Forgive yourself if you couldn’t be around them all the time, because of growing up, moving out, or just not having the time. Forgive yourself if you gave your pet too many treats. Forgive yourself if you couldn’t get it to the vet’s office sooner.

Death isn’t about the person or the animal who isn’t around anymore; it’s about you and the others who are left behind. It’s really important you give yourself permission to grieve your pet too, as trying to suppress it or pretending it doesn’t exist will only make the pain come back twice as hard. Maybe frame a photo of your pet, plant a tree in your pet’s memory or create a symbolic gravestone. Keeping the memories of your beloved companion alive can be the healthiest way to get through the grief.

If a friend has lost a pet, take the loss seriously. Consider sending a sympathy card or bringing them some food as you would for someone who has lost a human friend — even if you don’t fully understand their grief. This is about your friend’s loss, not your feelings about pets after all.
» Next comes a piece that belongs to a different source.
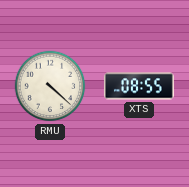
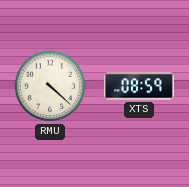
XTS: 08:55 -> 08:59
While there’s no easy way to help alleviate someone else’s overwhelming grief, at least we can make every effort not to make things worse by telling someone it was “only a dog” or “you can get another fish.”

The best things to say to someone in grief:

  • I am so sorry for your loss.
  • I don’t know how you feel, but I am here to help in any way I can.
  • You and your loved ones will be in my thoughts and prayers.
  • My favourite memory of () is…
  • I am always just a phone call away.
  • Give a hug instead of saying something.